In Asia, the leopard preys on deer such as chitals and muntjacs, as well as various Asian antelopes and ibex. Prey preference estimates in southern India showed that the most favored prey of the leopard were chitals. A study at the Wolong Reserve in China revealed how adaptable their hunting behaviour is. Over the course of seven years, the vegetative cover receded, and the animals opportunistically shifted from primarily consuming tufted deer to pursuing bamboo rats and other smaller prey.
They select their prey focusing on small herds, dense habitat, and low risk of injury, preferring prey weights of 10 to 40 kg (22 to 88 lb) such as impala, chital, bushbuck and common duiker with an average body weight of 25 kg (55 lb).
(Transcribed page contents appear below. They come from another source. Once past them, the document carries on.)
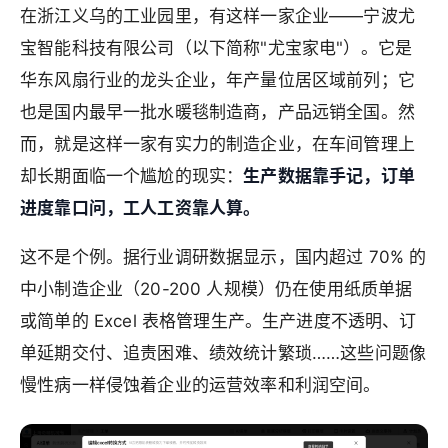
在浙江义乌的工业园里，有这样一家企业——宁波尤
宝智能科技有限公司（以下简称"尤宝家电"）。它是
华东风扇行业的龙头企业，年产量位居区域前列；它
也是国内最早一批水暖毯制造商，产品远销全国。然
而，就是这样一家有实力的制造企业，在车间管理上
却长期面临一个尴尬的现实：
生产数据靠手记，订单
进度靠口问，工人工资靠人算。
这不是个例。据行业调研数据显示，国内超过 70% 的
中小制造企业（20-200 人规模）仍在使用纸质单据
或简单的 Excel 表格管理生产。生产进度不透明、订
单延期交付、追责困难、绩效统计繁琐……这些问题像
慢性病一样侵蚀着企业的运营效率和利润空间。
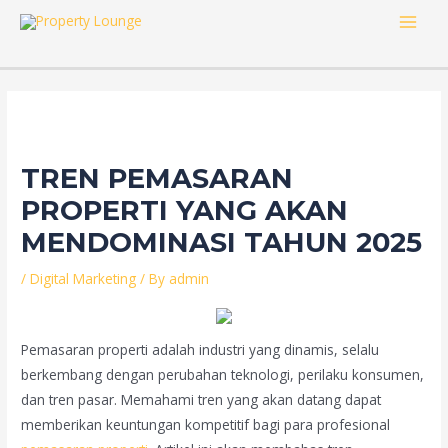
Skip
MAI
to
content
MEN
TREN PEMASARAN
PROPERTI YANG AKAN
MENDOMINASI TAHUN 2025
/
Digital Marketing
/ By
admin
Pemasaran properti adalah industri yang dinamis, selalu
berkembang dengan perubahan teknologi, perilaku konsumen,
dan tren pasar. Memahami tren yang akan datang dapat
memberikan keuntungan kompetitif bagi para profesional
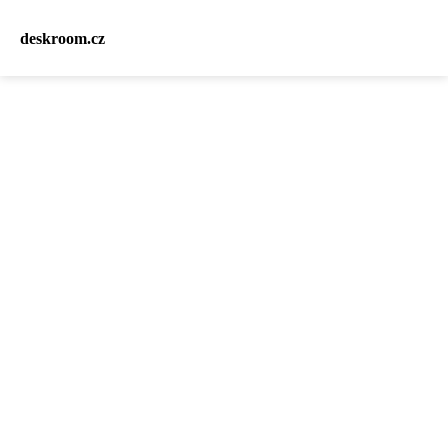
deskroom.cz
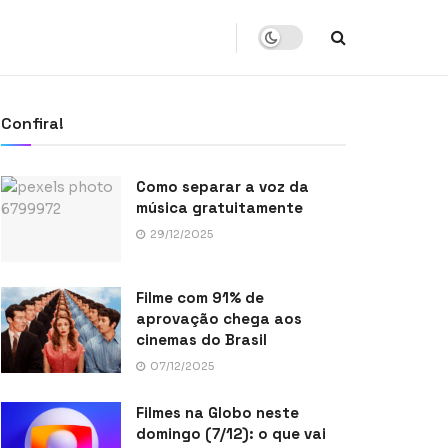
Confira!
Como separar a voz da
música gratuitamente
29/12/2025
Filme com 91% de
aprovação chega aos
cinemas do Brasil
07/12/2025
Filmes na Globo neste
domingo (7/12): o que vai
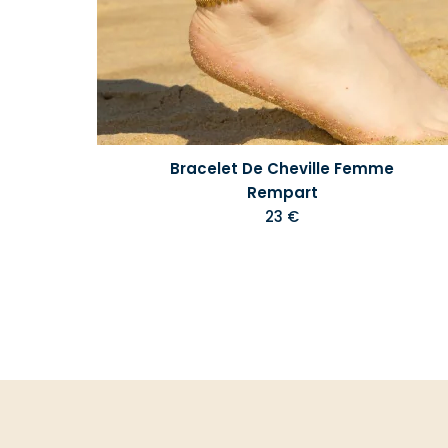
Bracelet De Cheville Femme
Rempart
23 €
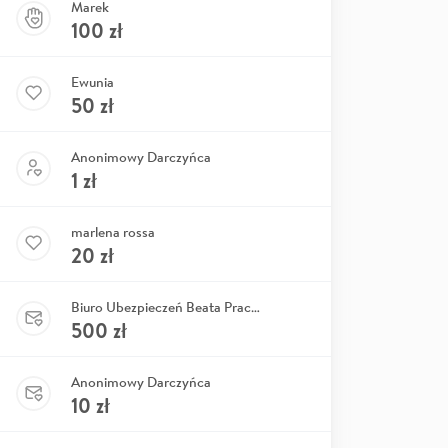
Marek
100
zł
Ewunia
50
zł
Anonimowy Darczyńca
1
zł
marlena rossa
20
zł
Biuro Ubezpieczeń Beata Pracoń
500
zł
Anonimowy Darczyńca
10
zł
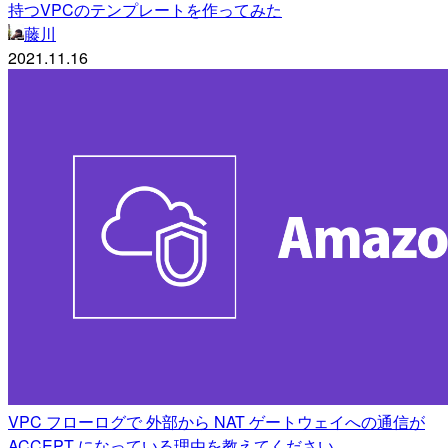
持つVPCのテンプレートを作ってみた
藤川
2021.11.16
VPC フローログで 外部から NAT ゲートウェイへの通信が
ACCEPT になっている理由を教えてください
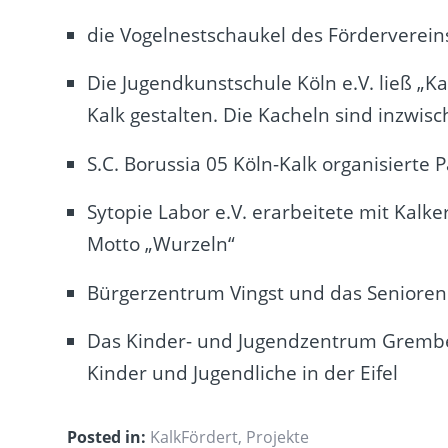
die Vogelnestschaukel des Förderverein
Die Jugendkunstschule Köln e.V. ließ „K
Kalk gestalten. Die Kacheln sind inzwi
S.C. Borussia 05 Köln-Kalk organisierte 
Sytopie Labor e.V. erarbeitete mit Kalk
Motto „Wurzeln“
Bürgerzentrum Vingst und das Senioren
Das Kinder- und Jugendzentrum Grembe
Kinder und Jugendliche in der Eifel
Posted in:
KalkFördert
,
Projekte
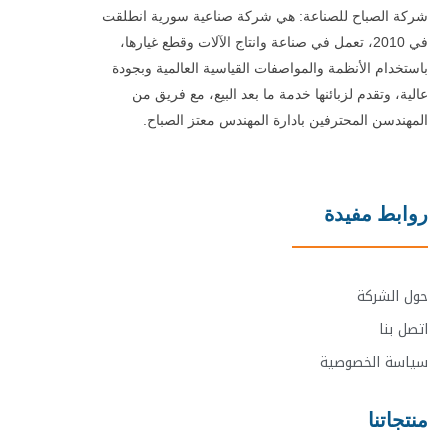
شركة الصباح للصناعة: هي شركة صناعية سورية انطلقت
في 2010، تعمل في صناعة وانتاج الآلات وقطع غيارها،
باستخدام الأنظمة والمواصفات القياسية العالمية وبجودة
عالية، وتقدم لزبائنها خدمة ما بعد البيع، مع فريق من
المهندسن المحترفين بادارة المهندس معتز الصباح.
روابط مفيدة
حول الشركة
اتصل بنا
سياسة الخصوصية
منتجاتنا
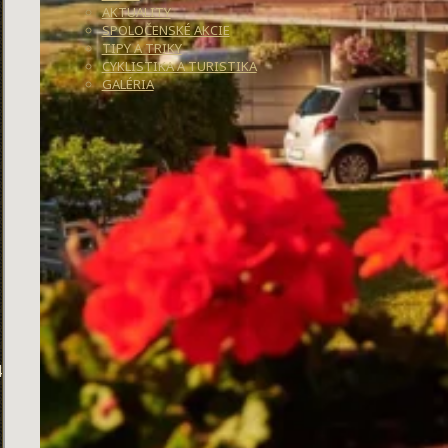
AKTUALITY
SPOLOČENSKÉ AKCIE
TIPY A TRIKY
CYKLISTIKA A TURISTIKA
GALÉRIA
4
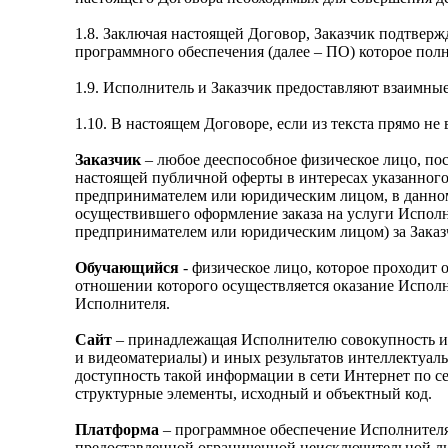
1.8. Заключая настоящей Договор, Заказчик подтверж
программного обеспечения (далее – ПО) которое пол
1.9. Исполнитель и Заказчик предоставляют взаимны
1.10. В настоящем Договоре, если из текста прямо н
Заказчик
– любое дееспособное физическое лицо, пос
настоящей публичной оферты в интересах указанного
предпринимателем или юридическим лицом, в данном 
осуществившего оформление заказа на услуги Исполн
предпринимателем или юридическим лицом) за Заказ
Обучающийся
- физическое лицо, которое проходит
отношении которого осуществляется оказание Исполн
Исполнителя.
Сайт
– принадлежащая Исполнителю совокупность инф
и видеоматериалы) и иных результатов интеллектуа
доступность такой информации в сети Интернет по сет
структурные элементы, исходный и объектный код.
Платформа
– программное обеспечение Исполнителя
предоставленной ограниченной неисключительной лиц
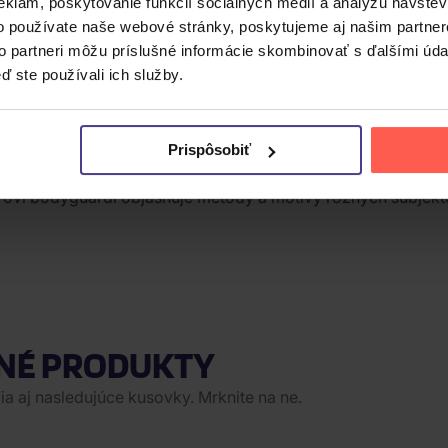
eklám, poskytovanie funkcií sociálnych médií a analýzu návšte
o používate naše webové stránky, poskytujeme aj našim partner
to partneri môžu príslušné informácie skombinovať s ďalšími údaj
ď ste používali ich služby.
Prispôsobiť
zícii ríšskeho kancelára bol často na očiach a mnohým tŕňom 
ovi bodyguardi objasňuje metódy a motívy rôznych subjektov, 
NÉ PRODUKTY
a aj nasledujúce kusovky. Mrknite na ne.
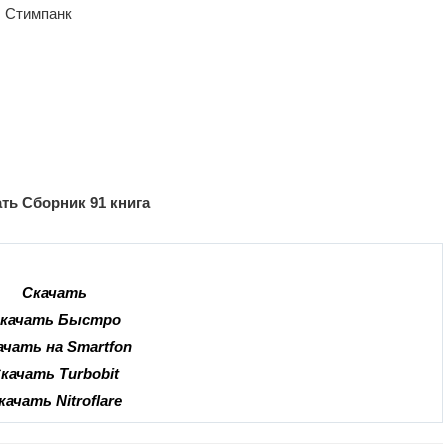
, Стимпанк
ть Сборник 91 книга
Скачать
качать Быстро
ачать на Smartfon
качать Turbobit
качать Nitroflare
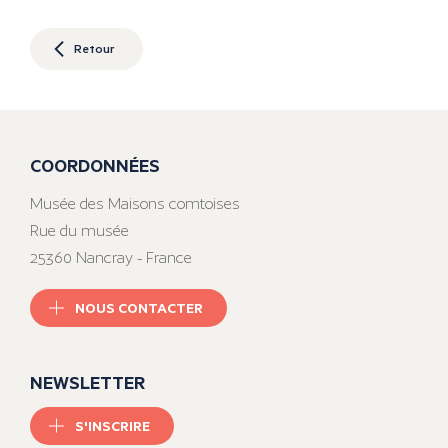
Retour
COORDONNÉES
Musée des Maisons comtoises
Rue du musée
25360 Nancray - France
NOUS CONTACTER
NEWSLETTER
S'INSCRIRE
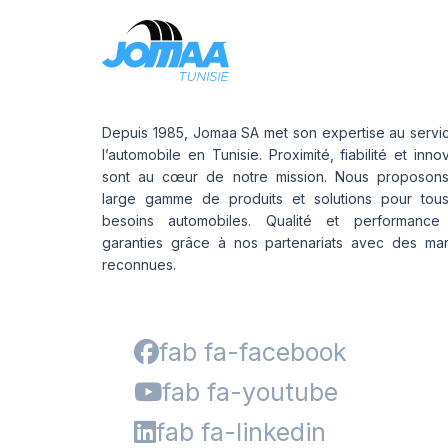
Depuis 1985, Jomaa SA met son expertise au servi
l’automobile en Tunisie. Proximité, fiabilité et inno
sont au cœur de notre mission. Nous proposon
large gamme de produits et solutions pour tou
besoins automobiles. Qualité et performance
garanties grâce à nos partenariats avec des ma
reconnues.
fab fa-facebook
fab fa-youtube
fab fa-linkedin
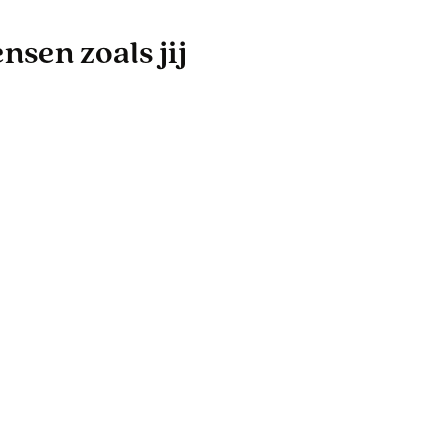
sen zoals jij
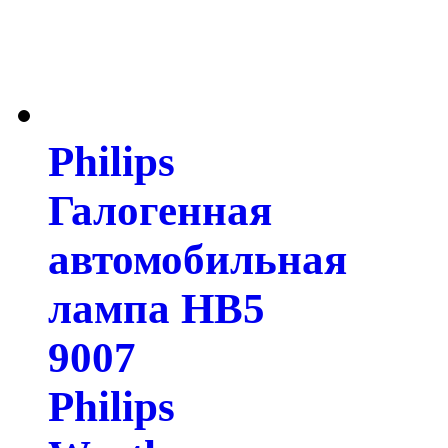
Philips
Галогенная
автомобильная
лампа HB5
9007
Philips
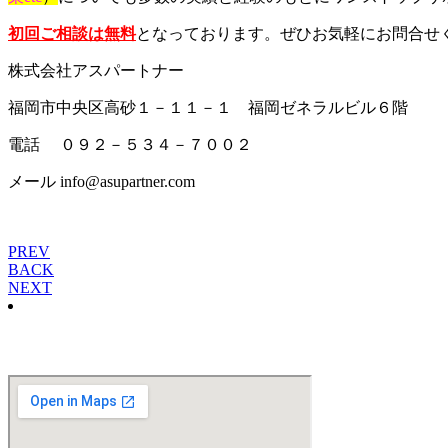
初回ご相談は無料
となっております。ぜひお気軽にお問合せ
株式会社アスパートナー
福岡市中央区高砂１－１１－１ 福岡ゼネラルビル６階
電話 ０９２－５３４－７００２
メール info@asupartner.com
PREV
BACK
NEXT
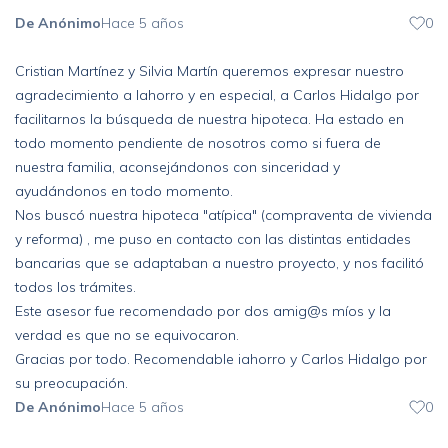
De Anónimo
Hace 5 años
0
Cristian Martínez y Silvia Martín queremos expresar nuestro
agradecimiento a Iahorro y en especial, a Carlos Hidalgo por
facilitarnos la búsqueda de nuestra hipoteca. Ha estado en
todo momento pendiente de nosotros como si fuera de
nuestra familia, aconsejándonos con sinceridad y
ayudándonos en todo momento.
Nos buscó nuestra hipoteca "atípica" (compraventa de vivienda
y reforma) , me puso en contacto con las distintas entidades
bancarias que se adaptaban a nuestro proyecto, y nos facilitó
todos los trámites.
Este asesor fue recomendado por dos amig@s míos y la
verdad es que no se equivocaron.
Gracias por todo. Recomendable iahorro y Carlos Hidalgo por
su preocupación.
De Anónimo
Hace 5 años
0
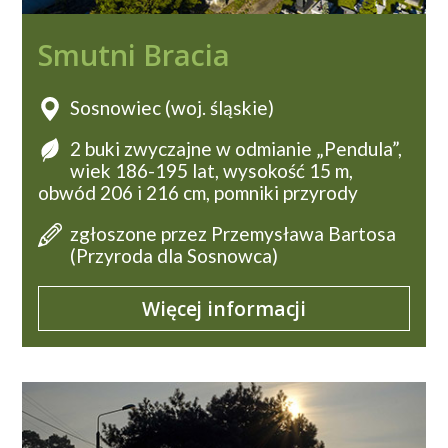
Smutni Bracia
Sosnowiec (woj. śląskie)
2 buki zwyczajne w odmianie „Pendula”,
wiek 186-195 lat, wysokość 15 m,
obwód 206 i 216 cm, pomniki przyrody
zgłoszone przez Przemysława Bartosa
(Przyroda dla Sosnowca)
Więcej informacji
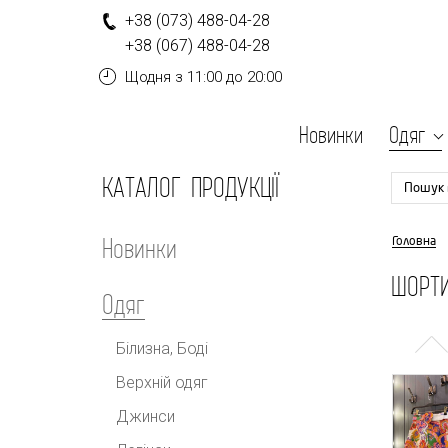
+
3
8
(0
7
3
)
4
8
8-
0
4-
2
8
+
3
8
(0
6
7
)
4
8
8-
0
4-
2
8
Щодня
з 11:00 до 20:00
Новинки
Одяг
КАТАЛОГ ПРОДУКЦІЇ
Пошук 
Новинки
Головна
ШОРТ
Одяг
Білизна, Боді
Верхній одяг
Джинси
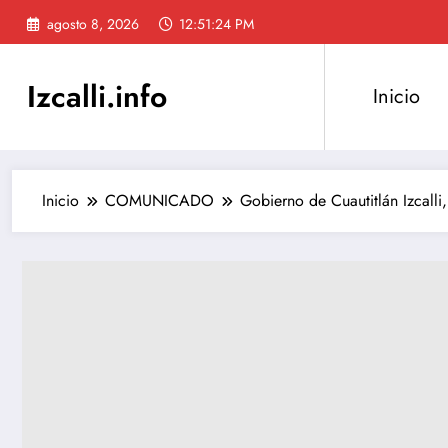
Saltar
agosto 8, 2026
12:51:25 PM
al
contenido
Izcalli.info
Inicio
Inicio
COMUNICADO
Gobierno de Cuautitlán Izcall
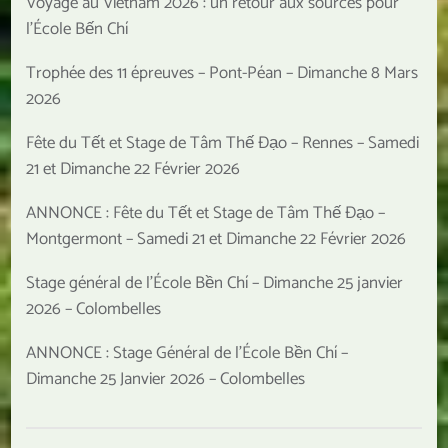
Voyage au Vietnam 2026 : un retour aux sources pour
l’École Bến Chí
Trophée des 11 épreuves – Pont-Péan – Dimanche 8 Mars
2026
Fête du Tết et Stage de Tâm Thế Đạo – Rennes – Samedi
21 et Dimanche 22 Février 2026
ANNONCE : Fête du Tết et Stage de Tâm Thế Đạo –
Montgermont – Samedi 21 et Dimanche 22 Février 2026
Stage général de l’École Bền Chí – Dimanche 25 janvier
2026 – Colombelles
ANNONCE : Stage Général de l’École Bền Chí –
Dimanche 25 Janvier 2026 – Colombelles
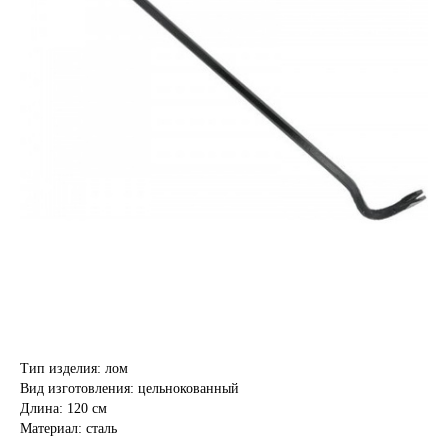
Тип изделия: лом
Вид изготовления: цельнокованный
Длина: 120 см
Материал: сталь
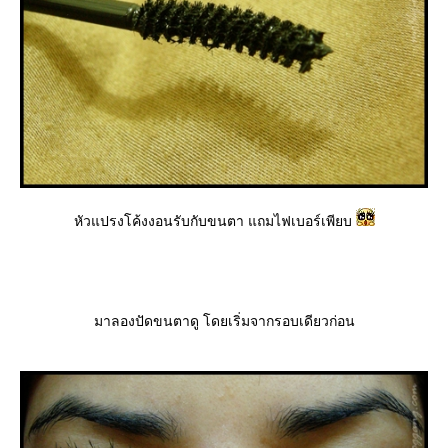
หัวแปรงโค้งงอนรับกับขนตา แถมไฟเบอร์เพียบ
มาลองปัดขนตาดู โดยเริ่มจากรอบเดียวก่อน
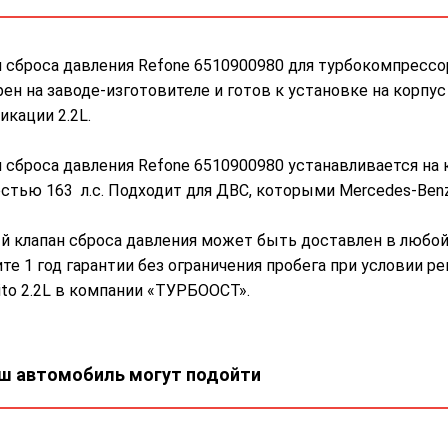
 сброса давления Refone 6510900980 для турбокомпрессо
ен на заводе-изготовителе и готов к установке на корп
кации 2.2L.
 сброса давления Refone 6510900980 устанавливается на
тью 163 л.с. Подходит для ДВС, которыми Mercedes-Benz 
 клапан сброса давления может быть доставлен в любой 
те 1 год гарантии без ограничения пробега при условии 
ito 2.2L в компании «ТУРБООСТ».
ш автомобиль могут подойти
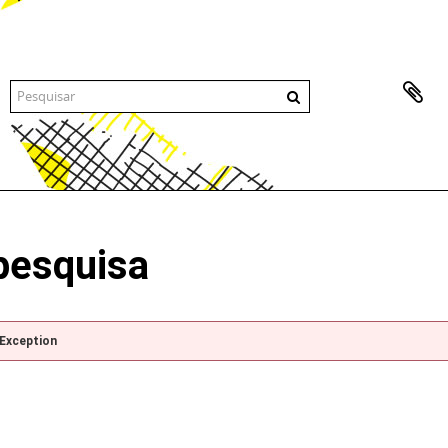
pesquisa
pException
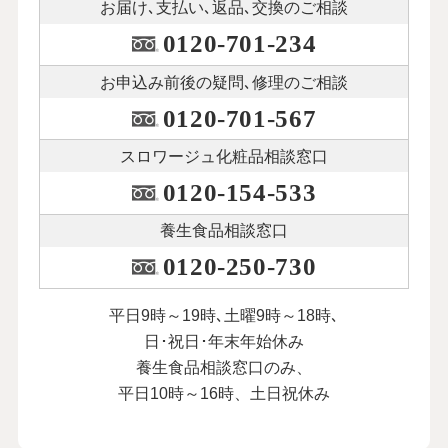
お届け､支払い､
返品､交換のご相談
0120-701-234
お申込み前後の
疑問､修理のご相談
0120-701-567
スロワージュ化粧品
相談窓口
0120-154-533
養生食品相談窓口
0120-250-730
平日9時～19時､土曜9時～18時､
日･祝日･年末年始休み
養生食品相談窓口のみ、
平日10時～16時、土日祝休み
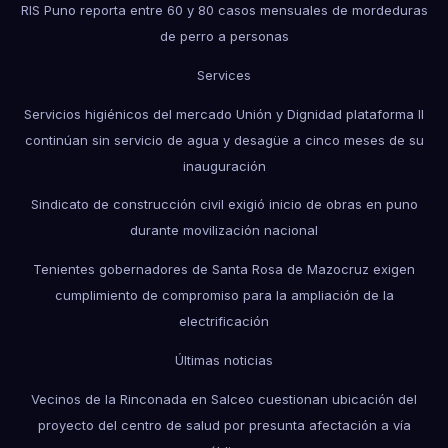
RIS Puno reporta entre 60 y 80 casos mensuales de mordeduras
de perro a personas
Services
Servicios higiénicos del mercado Unión y Dignidad plataforma II
continúan sin servicio de agua y desagüe a cinco meses de su
inauguración
Sindicato de construcción civil exigió inicio de obras en puno
durante movilización nacional
Tenientes gobernadores de Santa Rosa de Mazocruz exigen
cumplimiento de compromiso para la ampliación de la
electrificación
Últimas noticias
Vecinos de la Rinconada en Salceo cuestionan ubicación del
proyecto del centro de salud por presunta afectación a vía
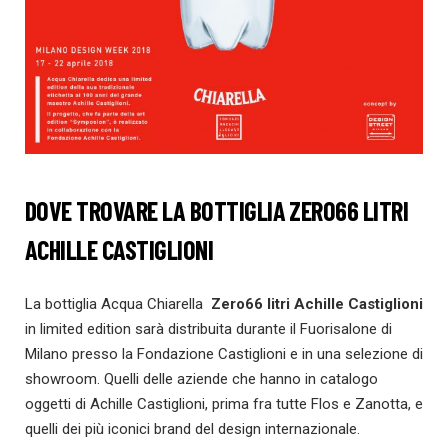
DOVE TROVARE LA BOTTIGLIA ZERO66 LITRI
ACHILLE CASTIGLIONI
La bottiglia Acqua Chiarella
Zero66 litri Achille Castiglioni
in limited edition sarà distribuita durante il Fuorisalone di
Milano presso la Fondazione Castiglioni e in una selezione di
showroom. Quelli delle aziende che hanno in catalogo
oggetti di Achille Castiglioni, prima fra tutte Flos e Zanotta, e
quelli dei più iconici brand del design internazionale.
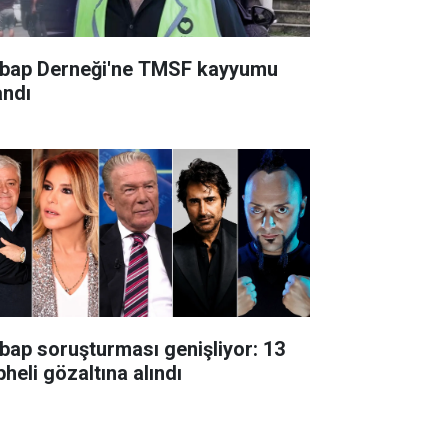
bap Derneği'ne TMSF kayyumu
andı
bap soruşturması genişliyor: 13
heli gözaltına alındı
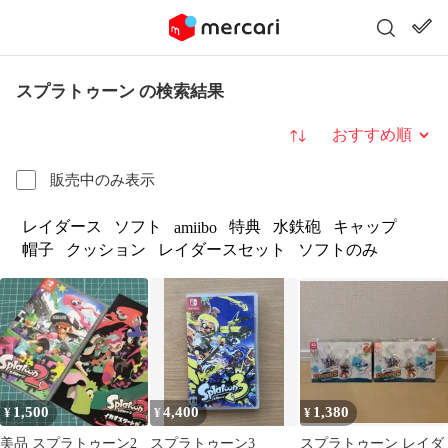
スプラトゥーン の検索結果
並び替え
販売中のみ表示
レイダース
ソフト
特典
水鉄砲
キャップ
amiibo
帽子
クッション
レイダースセット
ソフトのみ
1,500
4,400
1,380
¥
¥
¥
美品 スプラトゥーン2
スプラトゥーン3
スプラトゥーン レイダ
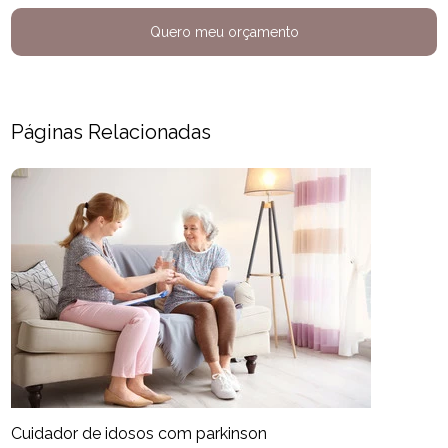
Quero meu orçamento
Páginas Relacionadas
Cuidador de idosos com parkinson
In search of safety, leopards often stash their young or recent kills high up in a tree. There were observed hauling carcasses of young giraffe, estimated to weigh up to 125 kg (280 lb), 2--3 times the weight of the leopard, up to 5.7 m (19 ft) into trees.
Taxonomy And Evolution:
Like all of the feline family, the Panthera genus has been subject to much alteration and debate, and the exact relations between the four species as well as the clouded leopard and snow leopard have not been effectively resolved.
Carl Linnaeus placed leopards under the genus Felis as the binominal Felis pardus. In the 18th and 19th centuries, most naturalists and taxonomists followed his example. In 1816, Lorenz Oken proposed a definition of the genus Panthera, with a subgenus Panthera using Linnaeus' Felis pardus as a type specimen. But most disagreed with his definition, and until the beginning of the 20th century continued using Felis or Leopardus when describing leopard subspecies. In 1916, Reginald Innes Pocock accorded Panthera generic rank defining Panthera pardus as species.